馮師兄回應道:“據董春花說,她最後一次回村是在三年前,那時候村子還在,她用來藏書的那個祠堂也被維護地很好。可最近兩年劉文輝一直緊盯著她,她也不敢輕易過去探視。據董春花交代,她早年是將書深埋在了祠堂外的一顆老槐樹下,當地人有動墳不動樹的習俗。所以我們推測,幾年前建廠子的時候,當地人應該不會去移動祠堂外的老槐樹,而找到那本書的人,只可能是參與建廠的工人了。不過這種事也不絕對,我們現在也只能撒開大網,當時參與建廠的工人、工頭,最近這些年在廠裏供職過的人,還有當年的村民,全都是我們調查對象。”

我說:“要查這麽多人,需要動用很大的力量吧?”

“問題就在這,”馮師兄嘆口氣說:“工作量確實很大,可我們這邊人手非常有限。唉,現在也沒有別的辦法了,組織上對這本書非常重視,上頭下了死命令,我們這些當卒子的只能執行。”

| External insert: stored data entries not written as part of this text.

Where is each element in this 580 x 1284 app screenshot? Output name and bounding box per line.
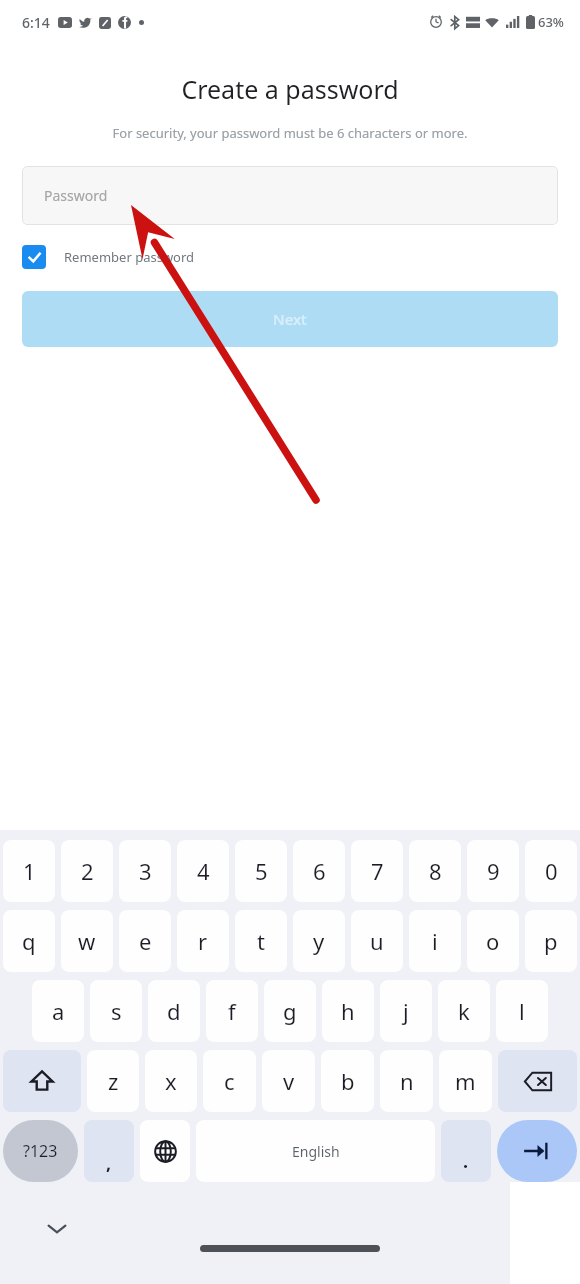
staticText: Create a password — [0, 72, 580, 106]
staticText: x — [165, 1066, 177, 1096]
staticText: h — [341, 996, 355, 1026]
button[interactable]: a — [32, 980, 84, 1042]
button[interactable]: e — [119, 910, 171, 972]
staticText: l — [519, 996, 525, 1026]
button[interactable]: v — [262, 1050, 315, 1112]
staticText: a — [52, 996, 65, 1026]
button[interactable]: i — [409, 910, 461, 972]
staticText: f — [228, 996, 236, 1026]
staticText: For security, your password must be 6 ch… — [0, 124, 580, 142]
button[interactable]: y — [293, 910, 345, 972]
button[interactable]: q — [3, 910, 55, 972]
staticText: i — [432, 926, 438, 956]
button[interactable]: b — [321, 1050, 374, 1112]
button[interactable]: 3 — [119, 840, 171, 902]
button[interactable]: 2 — [61, 840, 113, 902]
staticText: 63% — [538, 13, 564, 31]
button[interactable]: Backspace — [498, 1050, 577, 1112]
staticText: d — [167, 996, 181, 1026]
button[interactable]: 9 — [467, 840, 519, 902]
staticText: 9 — [487, 856, 500, 886]
staticText: English — [292, 1142, 340, 1161]
button[interactable]: z — [87, 1050, 139, 1112]
staticText: ?123 — [23, 1140, 58, 1162]
button[interactable]: Password — [22, 166, 558, 225]
staticText: z — [108, 1066, 119, 1096]
staticText: , — [106, 1151, 112, 1176]
button[interactable]: ?123 — [3, 1120, 78, 1182]
button[interactable]: p — [525, 910, 577, 972]
button[interactable]: m — [439, 1050, 492, 1112]
button[interactable]: 0 — [525, 840, 577, 902]
button[interactable]: w — [61, 910, 113, 972]
staticText: y — [313, 926, 325, 956]
button[interactable]: o — [467, 910, 519, 972]
staticText: q — [22, 926, 36, 956]
staticText: t — [257, 926, 265, 956]
staticText: 4 — [197, 856, 210, 886]
button[interactable]: . — [441, 1120, 491, 1182]
staticText: v — [283, 1066, 295, 1096]
staticText: 5 — [255, 856, 268, 886]
button[interactable]: n — [380, 1050, 433, 1112]
staticText: 7 — [371, 856, 384, 886]
button[interactable]: Remember password — [22, 245, 195, 269]
button[interactable]: 8 — [409, 840, 461, 902]
button[interactable]: Shift — [3, 1050, 81, 1112]
staticText: e — [139, 926, 152, 956]
button[interactable]: t — [235, 910, 287, 972]
button[interactable]: Hide keyboard — [42, 1214, 72, 1244]
staticText: s — [111, 996, 122, 1026]
button[interactable]: k — [438, 980, 490, 1042]
staticText: g — [283, 996, 297, 1026]
staticText: Password — [44, 186, 108, 205]
staticText: 6:14 — [22, 13, 50, 32]
button[interactable]: h — [322, 980, 374, 1042]
staticText: p — [544, 926, 558, 956]
staticText: j — [403, 996, 409, 1026]
button[interactable]: x — [145, 1050, 197, 1112]
button[interactable]: 6 — [293, 840, 345, 902]
staticText: 0 — [545, 856, 558, 886]
button[interactable]: f — [206, 980, 258, 1042]
button[interactable]: Next — [22, 291, 558, 347]
button[interactable]: d — [148, 980, 200, 1042]
button[interactable]: 4 — [177, 840, 229, 902]
button[interactable]: Change language — [140, 1120, 190, 1182]
staticText: m — [455, 1066, 476, 1096]
staticText: r — [198, 926, 208, 956]
staticText: u — [370, 926, 384, 956]
button[interactable]: , — [84, 1120, 134, 1182]
staticText: o — [486, 926, 500, 956]
staticText: b — [341, 1066, 355, 1096]
staticText: 1 — [23, 856, 36, 886]
button[interactable]: g — [264, 980, 316, 1042]
staticText: 3 — [139, 856, 152, 886]
button[interactable]: s — [90, 980, 142, 1042]
button[interactable]: u — [351, 910, 403, 972]
staticText: . — [463, 1149, 469, 1174]
staticText: Remember password — [64, 248, 195, 266]
staticText: c — [224, 1066, 235, 1096]
staticText: Next — [273, 309, 307, 329]
button[interactable]: 7 — [351, 840, 403, 902]
button[interactable]: r — [177, 910, 229, 972]
staticText: 6 — [313, 856, 326, 886]
staticText: w — [78, 926, 96, 956]
button[interactable]: l — [496, 980, 548, 1042]
staticText: k — [458, 996, 470, 1026]
staticText: n — [400, 1066, 414, 1096]
staticText: 8 — [429, 856, 442, 886]
button[interactable]: c — [203, 1050, 256, 1112]
button[interactable]: Next — [497, 1120, 577, 1182]
staticText: 2 — [81, 856, 94, 886]
button[interactable]: 1 — [3, 840, 55, 902]
button[interactable]: j — [380, 980, 432, 1042]
button[interactable]: English — [196, 1120, 435, 1182]
button[interactable]: 5 — [235, 840, 287, 902]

在馮師兄說話的時候,莊師兄幹咳了兩聲,表情變得有些尷尬。

這時梁厚載又問道:“還有一件事,其實我一直想不明白,為什麽劉文輝對咱們的底細摸得這麽清楚呢?按說,劉文輝就算再怎麽調查,也不可能對咱們傳承如此了解吧,在亂墳山和東鄉的時候,不管是頗離還是天臺上的布置,幾乎都完全克制了咱們這些人的傳承。”

莊師兄接上話,說道:“東鄉的行動我沒參與,只是聽馮師弟說了一些。這幾天,我查過檔案庫裏的一些老檔案,我覺得,劉文輝之所以對你們這麽了解,應該和六十年代的一個老案子有關。當時咱們這個單位成立才沒多久,很多正道裏的人受到招募,在他們加入組織的時候,都要向組織提供一份個人材料,詳細說明自己的傳承和慣用術法。那個年代,國內還是魚龍混雜,這樣做也算是未雨綢繆吧。可沒想到,組織內部還是混進了敵特,敵特將組織中一些成員的信息故意洩露了出去,其中就有咱們寄魂莊的信息和六大世家的信息。”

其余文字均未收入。